7.6. OpenCL kernel caching#

OpenCL kernels are cached on hard disk on multiple levels during a MIRGE-Com execution. This has the advantage of reducing the compilation time of kernels when running the same driver multiple times.

The following sections discuss MIRGE-Com-related packages that use caching.


The following bash code can be used to remove all disk caches used by MIRGE-Com on Linux and MacOS:

$ rm -rf $XDG_CACHE_HOME/pytools/pdict* ~/.cache/pytools/pdict* ~/Library/Caches/pytools/pdict*  $XDG_CACHE_HOME/pyopencl ~/.cache/pyopencl  ~/Library/Caches/pyopencl $POCL_CACHE_DIR $XDG_CACHE_HOME/pocl ~/.cache/pocl ~/.nv/ComputeCache $CUDA_CACHE_PATH

7.6.1. Loopy#

loopy stores the source of generated PyOpenCL kernels and their invokers in $XDG_CACHE_HOME/pytools/pdict-*-loopy by default. You can export LOOPY_NO_CACHE=1 to disable caching. See here for details.


loopy uses pytools.persistent_dict.PersistentDict for caching. PersistentDict also keeps an in-memory cache.


When $XDG_CACHE_HOME is not set, the cache dir defaults to ~/.cache on Linux and ~/Library/Caches/ on MacOS.

7.6.2. PyOpenCL#

pyopencl caches in $XDG_CACHE_HOME/pyopencl (kernel source code and binaries returned by the OpenCL runtime) and $XDG_CACHE_HOME/pytools/pdict-*-pyopencl (invokers, generated source code) by default. You can export PYOPENCL_NO_CACHE=1 to disable caching. See here for details.
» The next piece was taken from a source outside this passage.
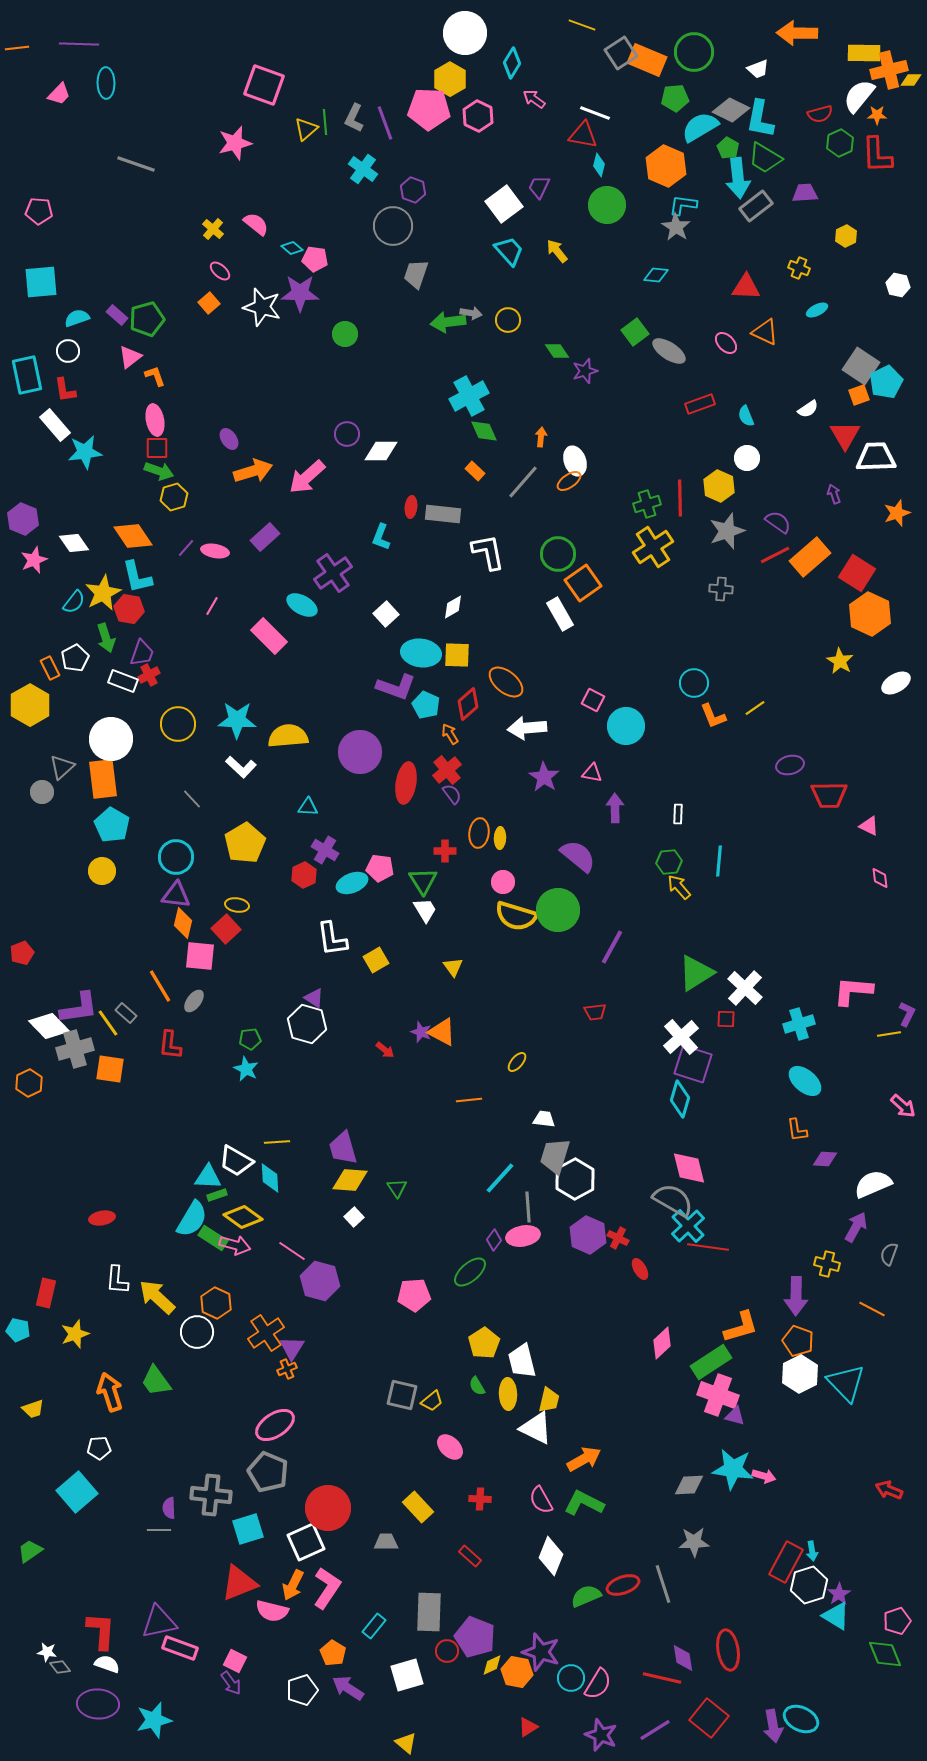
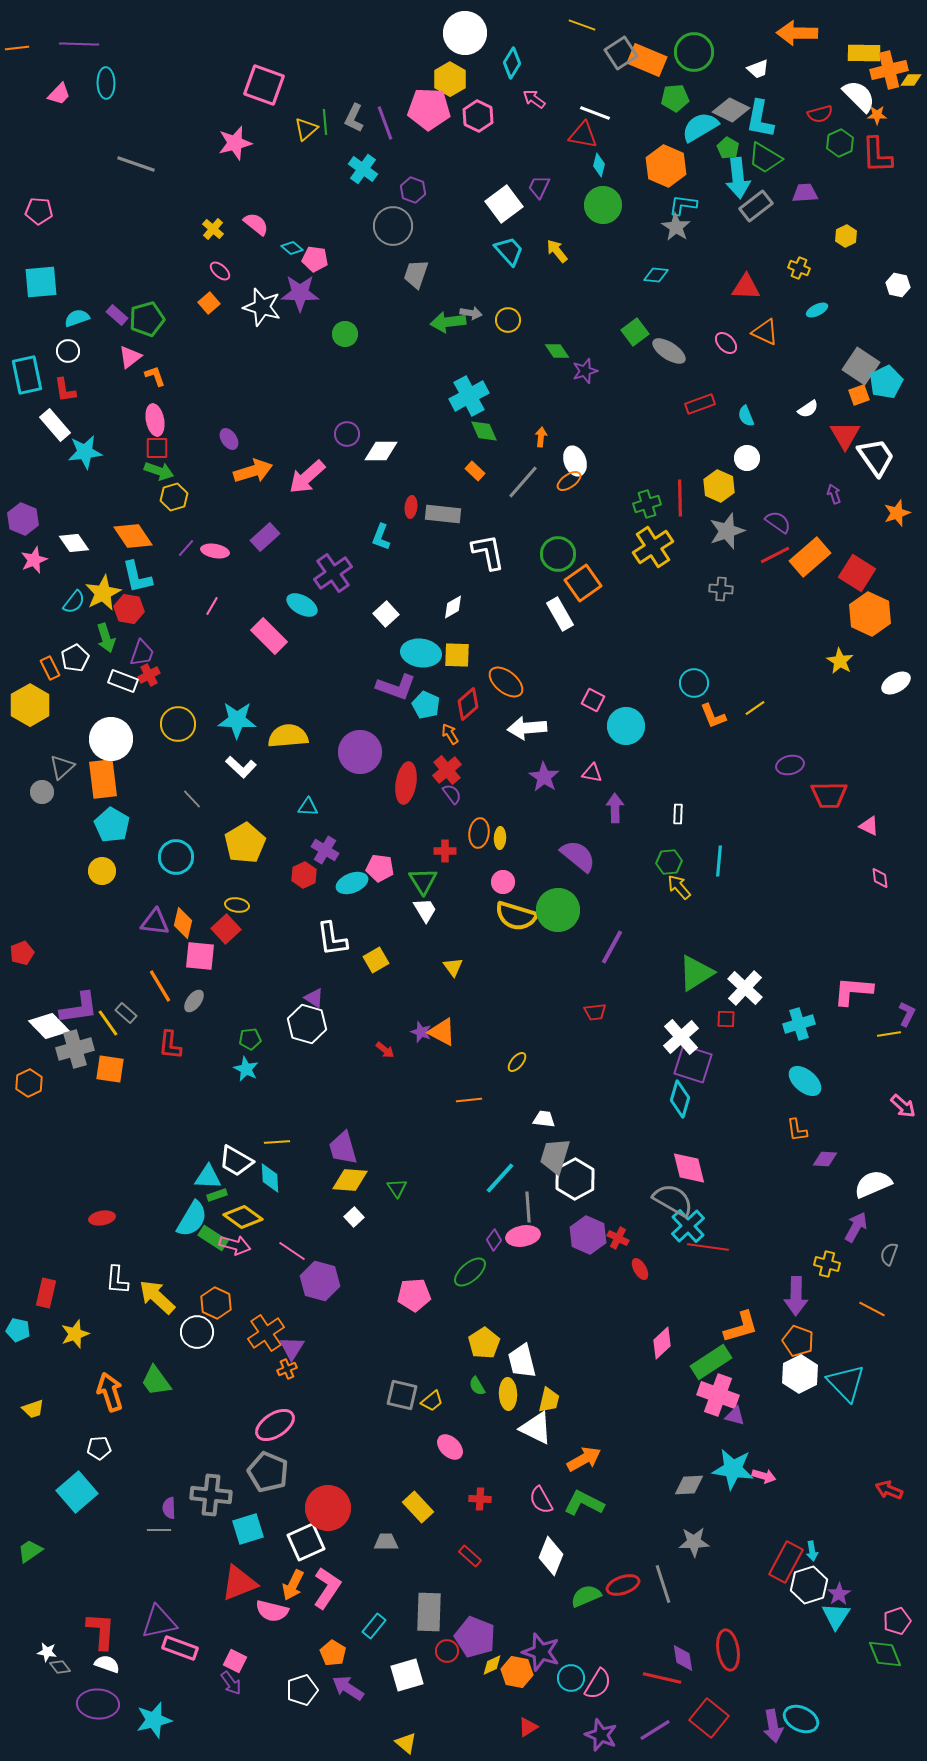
white semicircle at (859, 96): rotated 96 degrees clockwise
green circle at (607, 205): moved 4 px left
white trapezoid at (876, 457): rotated 57 degrees clockwise
purple triangle at (176, 895): moved 21 px left, 27 px down
cyan triangle at (836, 1616): rotated 32 degrees clockwise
PyOpenCL does not cache kernel binaries in memory by default. To keep the compiled version of a kernel in memory, simply retain the pyopencl.Program or pyopencl.Kernel objects. Loopy’s loopy.LoopKernel already holds handles to compiled pyopencl.Kernel objects.


PyOpenCL uses clCreateProgramWithSource on the first compilation and caches the OpenCL binary it retrieves. The second time the same source is compiled, it uses clCreateProgramWithBinary to hand the binary to the CL runtime (such as PoCL). This can lead to different caching behaviors on the first three compilations depending on how the CL runtime itself performs caching.

7.6.3. PoCL#

PoCL stores compilation results (LLVM bitcode and shared libraries) in $POCL_CACHE_DIR or $XDG_CACHE_HOME/pocl by default. You can export POCL_KERNEL_CACHE=0 to disable caching. See here for details.
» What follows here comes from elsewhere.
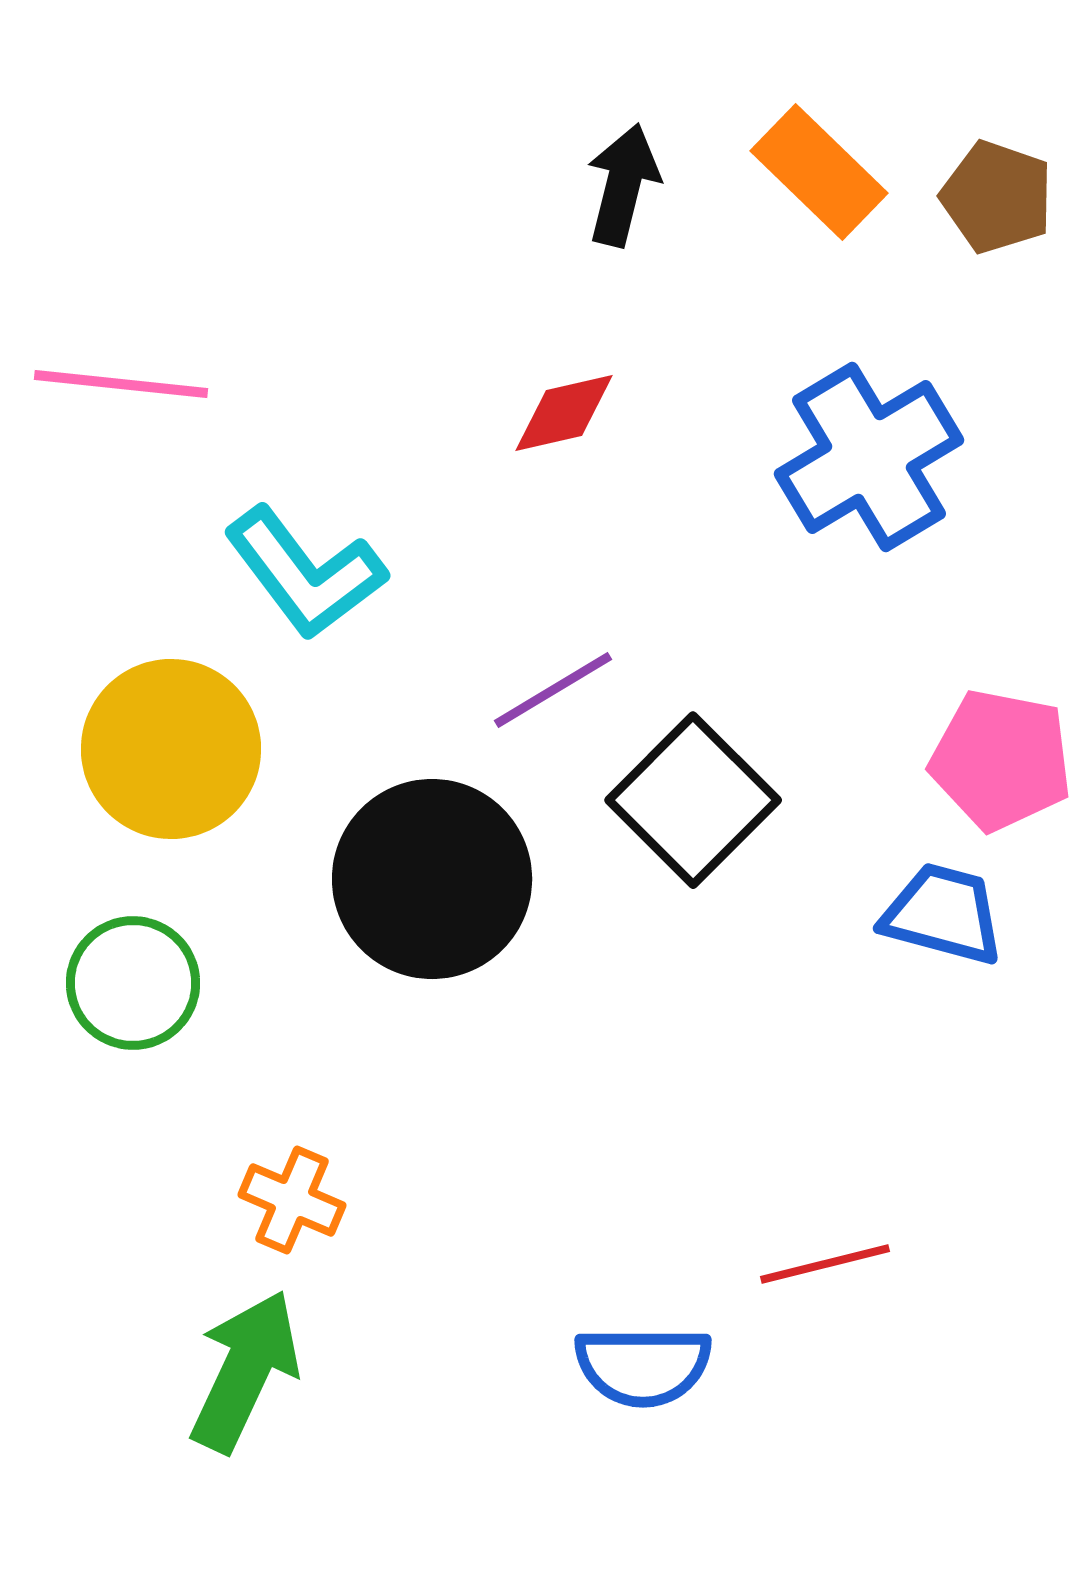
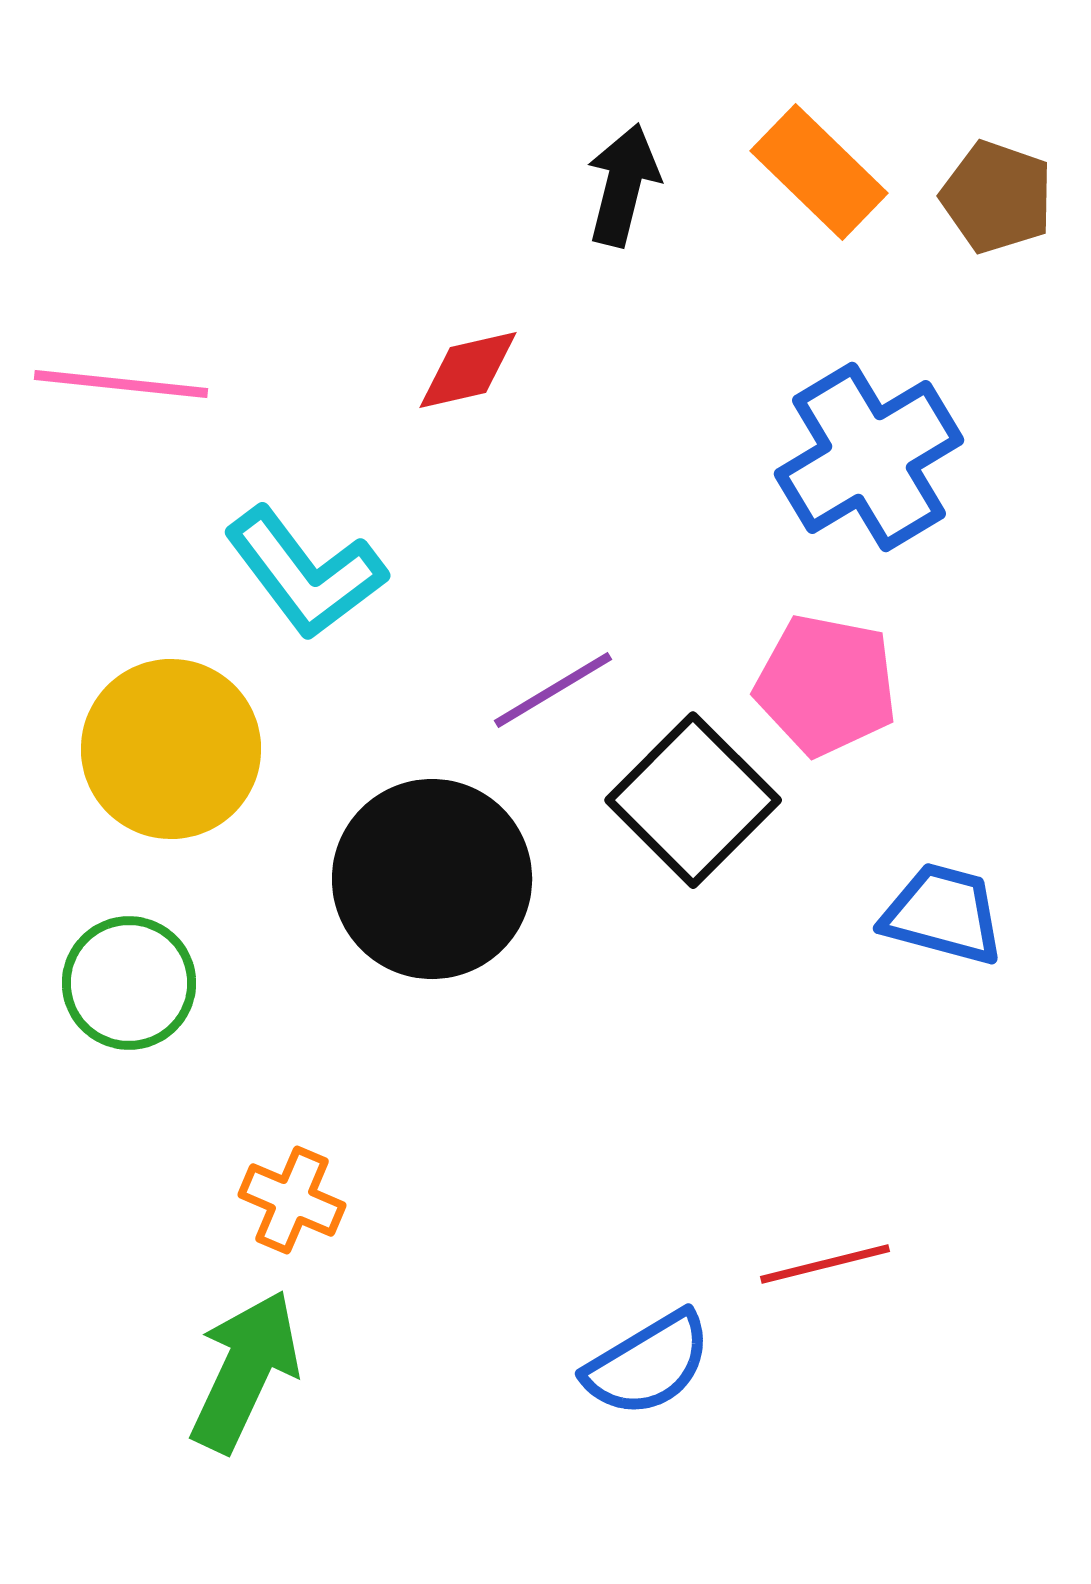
red diamond: moved 96 px left, 43 px up
pink pentagon: moved 175 px left, 75 px up
green circle: moved 4 px left
blue semicircle: moved 5 px right, 2 px up; rotated 31 degrees counterclockwise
When $POCL_CACHE_DIR and $XDG_CACHE_HOME are not set, PoCL’s cache dir defaults to ~/.cache/pocl on Linux and MacOS.

7.6.4. CUDA#

CUDA stores binary kernels in ~/.nv/ComputeCache (on Linux only, we do not support CUDA devices on MacOS) by default. You can export CUDA_CACHE_DISABLE=1 to disable caching, and select a different cache directory with CUDA_CACHE_PATH. See here for details.


The CUDA JIT cache is disabled by default on Lassen, i.e., CUDA_CACHE_DISABLE=1 is set by default. Source: email by J. Gyllenhaal on 03/12/2020.